→ **TASK TO COMPLETE**
Lines in the listing below that hold "tudomásul" are the ones to copy.
=== Begin Enclosure ===
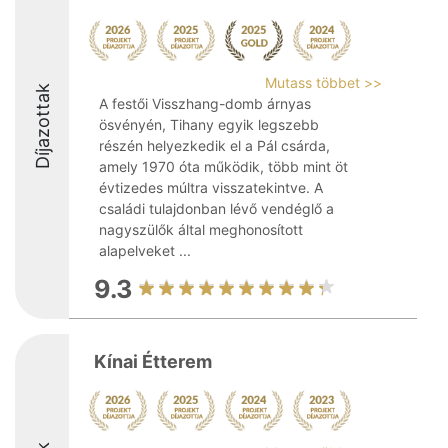
Mutass többet >>
Díjazottak
A festői Visszhang-domb árnyas
ösvényén, Tihany egyik legszebb
részén helyezkedik el a Pál csárda,
amely 1970 óta működik, több mint öt
évtizedes múltra visszatekintve. A
családi tulajdonban lévő vendéglő a
nagyszülők által meghonosított
alapelveket ...
9.3
Kínai Étterem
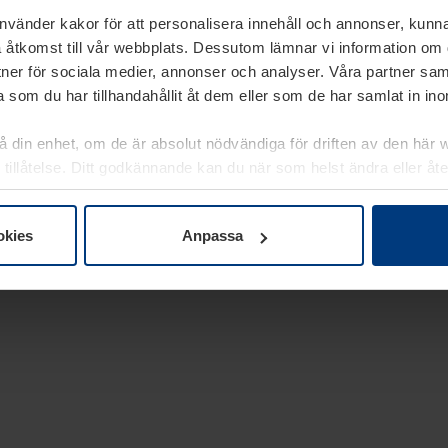
använder kakor för att personalisera innehåll och annonser, kunna
 åtkomst till vår webbplats. Dessutom lämnar vi information om
rtner för sociala medier, annonser och analyser. Våra partner sa
 som du har tillhandahållit åt dem eller som de har samlat in i
på din enhet, om de är absolut nödvändiga för driften av den här 
 tillåtelse. Ditt godkännande kan du när som helst ändra eller åt
laring
på vår webbplats.
okies
Anpassa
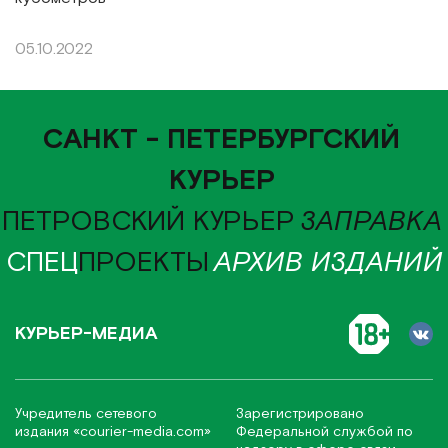
05.10.2022
САНКТ - ПЕТЕРБУРГСКИЙ
КУРЬЕР
ПЕТРОВСКИЙ КУРЬЕР
ЗАПРАВКА
СПЕЦ
ПРОЕКТЫ
АРХИВ ИЗДАНИЙ
КУРЬЕР-МЕДИА
Учредитель сетевого
Зарегистрировано
издания
«соurier-media.com»
Федеральной службой по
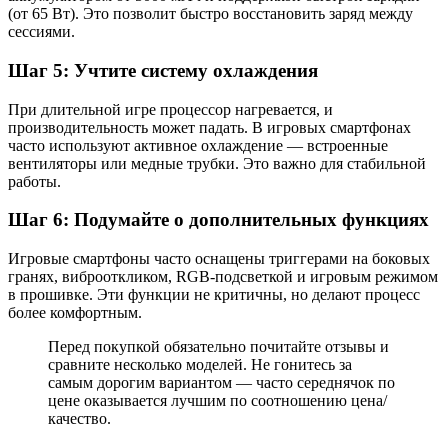
(от 65 Вт). Это позволит быстро восстановить заряд между
сессиями.
Шаг 5: Учтите систему охлаждения
При длительной игре процессор нагревается, и
производительность может падать. В игровых смартфонах
часто используют активное охлаждение — встроенные
вентиляторы или медные трубки. Это важно для стабильной
работы.
Шаг 6: Подумайте о дополнительных функциях
Игровые смартфоны часто оснащены триггерами на боковых
гранях, виброоткликом, RGB-подсветкой и игровым режимом
в прошивке. Эти функции не критичны, но делают процесс
более комфортным.
Перед покупкой обязательно почитайте отзывы и
сравните несколько моделей. Не гонитесь за
самым дорогим вариантом — часто середнячок по
цене оказывается лучшим по соотношению цена/
качество.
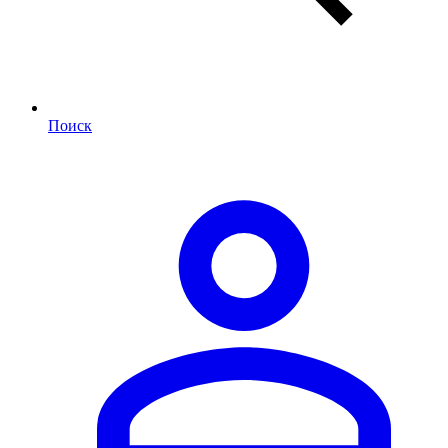
Поиск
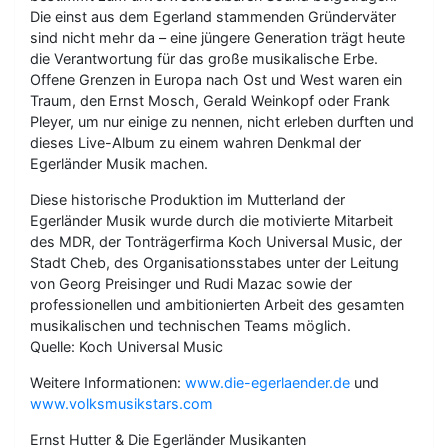
Die einst aus dem Egerland stammenden Gründerväter
sind nicht mehr da – eine jüngere Generation trägt heute
die Verantwortung für das große musikalische Erbe.
Offene Grenzen in Europa nach Ost und West waren ein
Traum, den Ernst Mosch, Gerald Weinkopf oder Frank
Pleyer, um nur einige zu nennen, nicht erleben durften und
dieses Live-Album zu einem wahren Denkmal der
Egerländer Musik machen.
Diese historische Produktion im Mutterland der
Egerländer Musik wurde durch die motivierte Mitarbeit
des MDR, der Tonträgerfirma Koch Universal Music, der
Stadt Cheb, des Organisationsstabes unter der Leitung
von Georg Preisinger und Rudi Mazac sowie der
professionellen und ambitionierten Arbeit des gesamten
musikalischen und technischen Teams möglich.
Quelle: Koch Universal Music
Weitere Informationen:
www.die-egerlaender.de
und
www.volksmusikstars.com
Ernst Hutter & Die Egerländer Musikanten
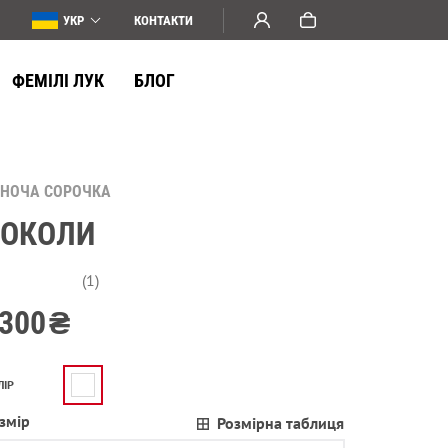
УКР
КОНТАКТИ
ФЕМІЛІ ЛУК
БЛОГ
ІНОЧА СОРОЧКА
СОКОЛИ
(1)
300
₴
ЛІР
змір
Розмірна таблиця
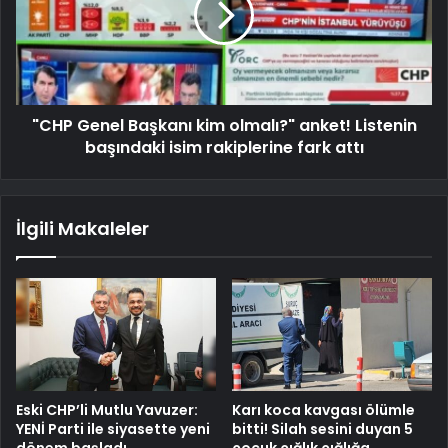
"CHP Genel Başkanı kim olmalı?" anket! Listenin
başındaki isim rakiplerine fark attı
İlgili Makaleler
Eski CHP’li Mutlu Yavuzer:
Karı koca kavgası ölümle
YENİ Parti ile siyasette yeni
bitti! Silah sesini duyan 5
dönem başladı
çocuk çığlık çığlığa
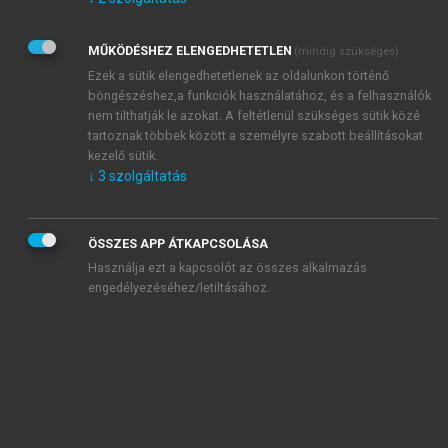
Kérek értesítést az Akadémiai Kiadó Zrt. újdonságairól,
akcióiról.
MŰKÖDÉSHEZ ELENGEDHETETLEN
(mindig szükséges)
Az
Adatkezelési tájékoztatóban
foglaltakat tudomásul
veszem és elfogadom.
Ezek a sütik elengedhetetlenek az oldalunkon történő
Az
Általános vásárlási feltételeket
, valamint a
szotar.net
és a
böngészéshez,a funkciók használatához, és a felhasználók
mersz.hu
oldalak licencszerződéseiben foglaltakat
nem tilthatják le azokat. A feltétlenül szükséges sütik közé
tudomásul veszem és elfogadom.
tartoznak többek között a személyre szabott beállításokat
kezelő sütik.
↓
3
szolgáltatás
KIPRÓBÁLOM
ÖSSZES APP ÁTKAPCSOLÁSA
Használja ezt a kapcsolót az összes alkalmazás
engedélyezéséhez/letiltásához.
MIÉRT ÉRDEMES A MERSZ ONLINE
OKOSKÖNYVTÁRAT HASZNÁLNI?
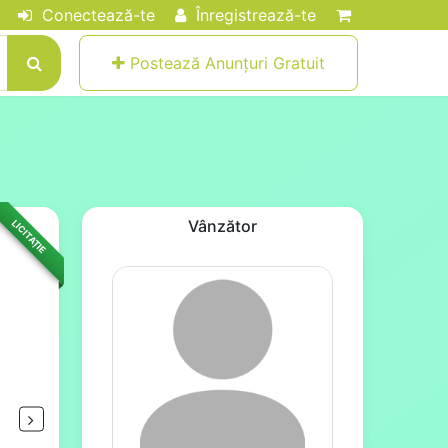
Conectează-te
Înregistrează-te
Postează Anunțuri Gratuit
Vânzător
LICITAȚIE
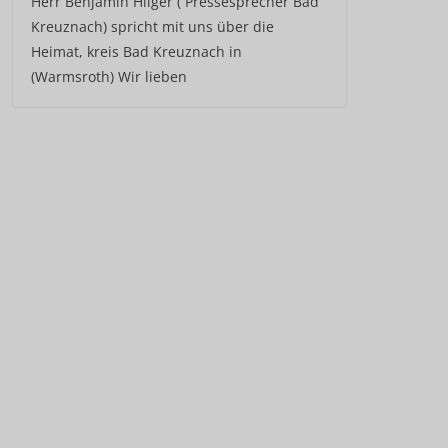
Herr Benjamin Hilger ( Pressesprecher Bad
Kreuznach) spricht mit uns über die
Heimat, kreis Bad Kreuznach in
(Warmsroth) Wir lieben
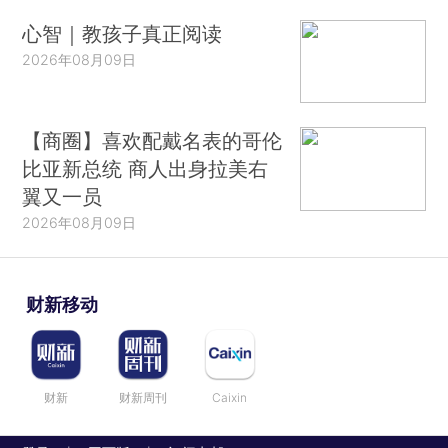
心智｜教孩子真正阅读
2026年08月09日
【商圈】喜欢配戴名表的哥伦
比亚新总统 商人出身拉美右
翼又一员
2026年08月09日
财新移动
财新
财新周刊
Caixin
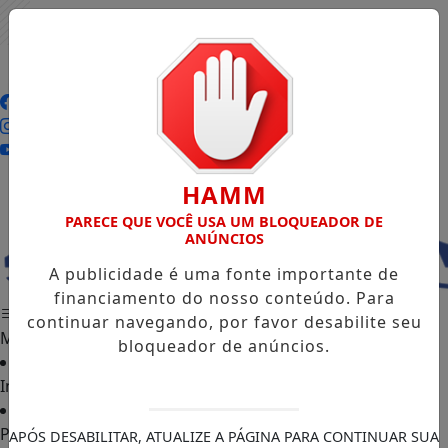
Entrar
HAMM
PARECE QUE VOCÊ USA UM BLOQUEADOR DE
ANÚNCIOS
A publicidade é uma fonte importante de
financiamento do nosso conteúdo. Para
continuar navegando, por favor desabilite seu
MENU
bloqueador de anúncios.
Início
Podcasts
APÓS DESABILITAR, ATUALIZE A PÁGINA PARA CONTINUAR SUA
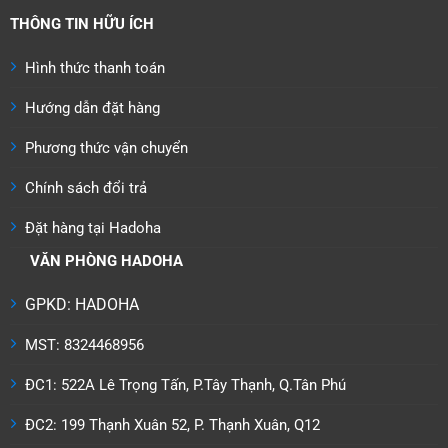
THÔNG TIN HỮU ÍCH
Hình thức thanh toán
Hướng dẫn đặt hàng
Phương thức vận chuyển
Chính sách đổi trả
Đặt hàng tại Hadoha
VĂN PHÒNG HADOHA
GPKD: HADOHA
MST: 8324468956
ĐC1: 522A Lê Trọng Tấn, P.Tây Thạnh, Q.Tân Phú
ĐC2: 199 Thạnh Xuân 52, P. Thạnh Xuân, Q12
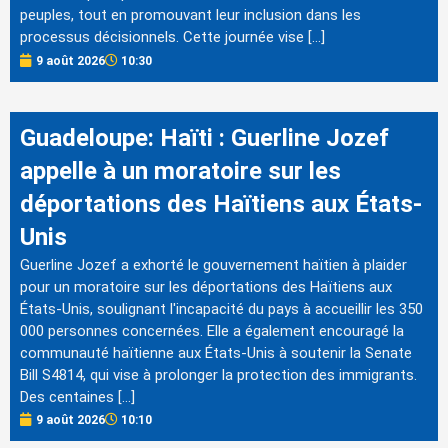
peuples, tout en promouvant leur inclusion dans les
processus décisionnels. Cette journée vise […]
9 août 2026
10:30
Guadeloupe: Haïti : Guerline Jozef
appelle à un moratoire sur les
déportations des Haïtiens aux États-
Unis
Guerline Jozef a exhorté le gouvernement haïtien à plaider
pour un moratoire sur les déportations des Haïtiens aux
États-Unis, soulignant l'incapacité du pays à accueillir les 350
000 personnes concernées. Elle a également encouragé la
communauté haïtienne aux États-Unis à soutenir la Senate
Bill S4814, qui vise à prolonger la protection des immigrants.
Des centaines […]
9 août 2026
10:10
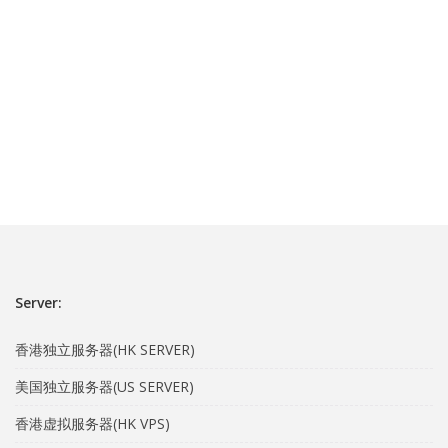
Server:
香港独立服务器(HK SERVER)
美国独立服务器(US SERVER)
香港虚拟服务器(HK VPS)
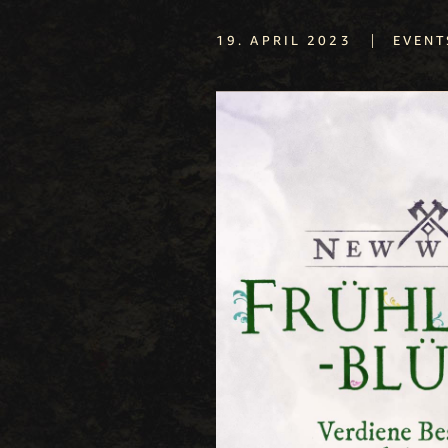
|
19. APRIL 2023
EVENT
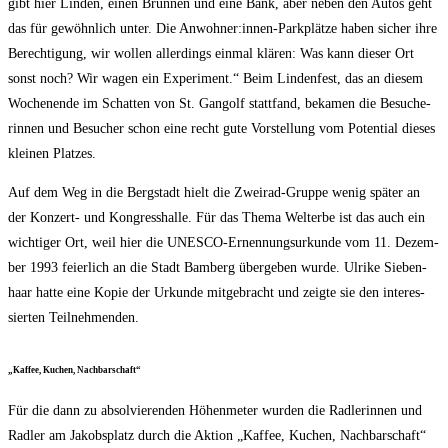
gibt hier Lin­den, einen Brun­nen und eine Bank, aber neben den Autos geht
das für gewöhn­lich unter. Die Anwohner:innen-Parkplätze haben sicher ihre
Berech­ti­gung, wir wol­len aller­dings ein­mal klä­ren: Was kann die­ser Ort
sonst noch? Wir wagen ein Expe­ri­ment.“ Beim Lin­den­fest, das an die­sem
Wochen­en­de im Schat­ten von St. Gan­golf statt­fand, beka­men die Besu­che­
rin­nen und Besu­cher schon eine recht gute Vor­stel­lung vom Poten­ti­al die­ses
klei­nen Platzes.
Auf dem Weg in die Berg­stadt hielt die Zwei­rad-Grup­pe wenig spä­ter an
der Kon­zert- und Kon­gress­hal­le. Für das The­ma Welt­erbe ist das auch ein
wich­ti­ger Ort, weil hier die UNESCO-Ernen­nungs­ur­kun­de vom 11. Dezem­
ber 1993 fei­er­lich an die Stadt Bam­berg über­ge­ben wur­de. Ulri­ke Sie­ben­
haar hat­te eine Kopie der Urkun­de mit­ge­bracht und zeig­te sie den inter­es­
sier­ten Teilnehmenden.
„Kaf­fee, Kuchen, Nachbarschaft“
Für die dann zu absol­vie­ren­den Höhen­me­ter wur­den die Rad­le­rin­nen und
Rad­ler am Jakobs­platz durch die Akti­on „Kaf­fee, Kuchen, Nach­bar­schaft“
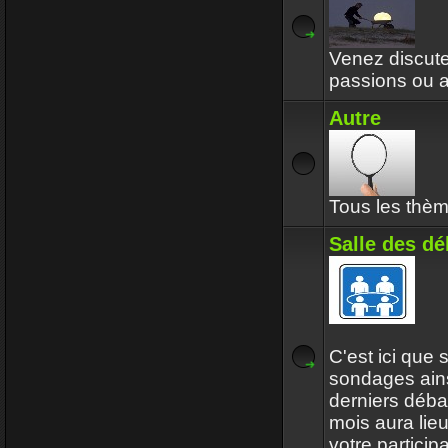
Venez discuter
passions ou a
Autre
Tous les thèm
Salle des dé
C'est ici que 
sondages ain
derniers débat
mois aura lie
votre particip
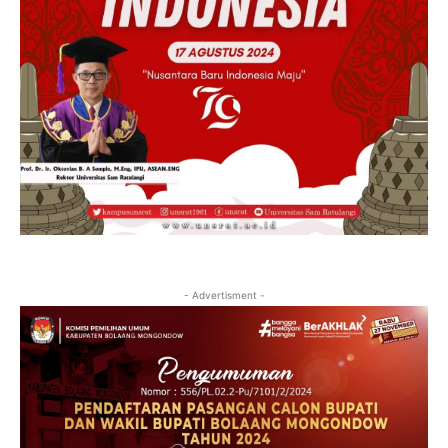
- Advertisment -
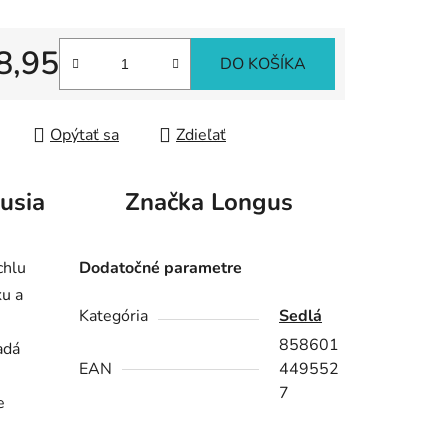
iek.
8,95
DO KOŠÍKA
tková cena:
Opýtať sa
Zdieľať
usia
Značka
Longus
chlu
Dodatočné parametre
ku a
Kategória
Sedlá
858601
adá
EAN
449552
7
e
=== End Enclosure ===
→ **EXERCISE RESULT**
foglaltakat tudomásul
tudomásul veszem és elfogadom.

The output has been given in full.